#### TASK TO COMPLETE:
Restate the data word for word and leave the images out.

^^^^^^^^

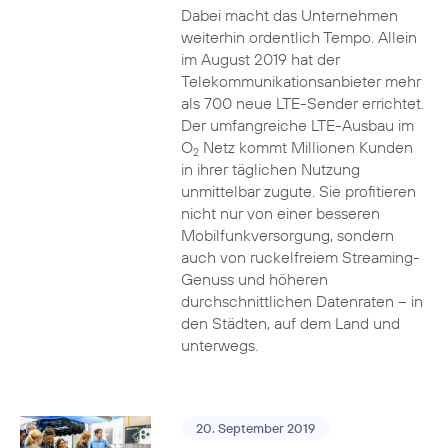
Dabei macht das Unternehmen
weiterhin ordentlich Tempo. Allein
im August 2019 hat der
Telekommunikationsanbieter mehr
als 700 neue LTE-Sender errichtet.
Der umfangreiche LTE-Ausbau im
O
Netz kommt Millionen Kunden
2
in ihrer täglichen Nutzung
unmittelbar zugute. Sie profitieren
nicht nur von einer besseren
Mobilfunkversorgung, sondern
auch von ruckelfreiem Streaming-
Genuss und höheren
durchschnittlichen Datenraten – in
den Städten, auf dem Land und
unterwegs.
20. September 2019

^^^^^^^^

#### EXERCISE RESPONSE:
Dabei macht das Unternehmen
weiterhin ordentlich Tempo. Allein
im August 2019 hat der
Telekommunikationsanbieter mehr
als 700 neue LTE-Sender errichtet.
Der umfangreiche LTE-Ausbau im
O
Netz kommt Millionen Kunden
2
in ihrer täglichen Nutzung
unmittelbar zugute. Sie profitieren
nicht nur von einer besseren
Mobilfunkversorgung, sondern
auch von ruckelfreiem Streaming-
Genuss und höheren
durchschnittlichen Datenraten – in
den Städten, auf dem Land und
unterwegs.
20. September 2019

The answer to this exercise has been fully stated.